Cheatsheet: What learning really means

cost C(w, b) = one number for how wrong the network is right now
learning = adjust the weights and biases to make C as small as possible

No understanding installed. Just a wrongness number going down.

  1. Write the desired output as one-hot: 1 in the correct slot, 0 elsewhere. (For a “3”: [0,0,0,1,0,0,0,0,0,0].)
  2. For each of the 10 outputs, take (network value minus desired value).
  3. Square each difference.
  4. Sum the 10 squares. That is the cost for this image.
  5. Average over the whole training set for the total cost.

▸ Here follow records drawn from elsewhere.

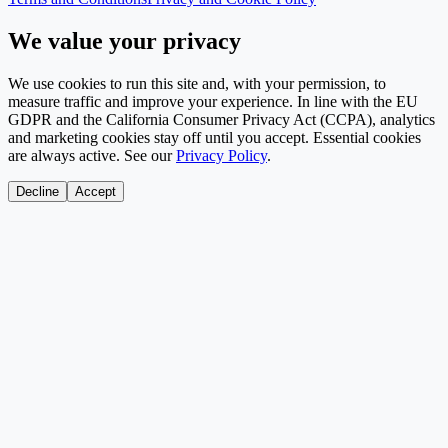
We value your privacy
We use cookies to run this site and, with your permission, to
measure traffic and improve your experience. In line with the EU
GDPR and the California Consumer Privacy Act (CCPA), analytics
and marketing cookies stay off until you accept. Essential cookies
are always active. See our
Privacy Policy
.
Decline
Accept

(Sum of squared differences is the choice the 3B1B series uses; other cost functions exist.)

Network outputReadingCost
[.02,.01,.05,.92,.03,.04,.01,.02,.01,.02]confident, correct0.0129 (low)
[.1,.1,.1,.1,.1,.1,.1,.1,.1,.1]total shrug0.90 (high)

Bad math, the high one: 9·(0.1)² + (0.1-1)² = 0.09 + 0.81 = 0.90. The single big miss (0.1 where 1 was wanted) contributes 0.81 because squaring makes big misses dominate.

network: f(x ; w, b) input = an image, output = a guess
cost: C(w, b) input = a whole network, output = a wrongness score

For a fixed training set, only w and b are free to move. C maps the ~13,000 parameters to one number. Learning = find the (w, b) that minimizes C.

  • ~13,000 dials, not 2.
  • C is bumpy and complicated, not a tidy bowl.
  • Brute force is impossible (the combinations are beyond astronomical).
  • Need a method that finds “downhill” from wherever you stand. That is L6 (the landscape) and L7 (gradient descent).
  • “Learning means the network understands.” No. Knobs turn; a number drops.
  • “Cost is the output.” No. Output is 10 numbers per image; cost is one score over the whole set.
  • “Low training cost means good, period.” No. It means good on what it was scored against; unseen images are a separate question.
  • “Cost is a function of the image.” No. For a fixed training set, cost is a function of the weights and biases.

Learning is a search for the knob settings that make one wrongness number as small as it can go.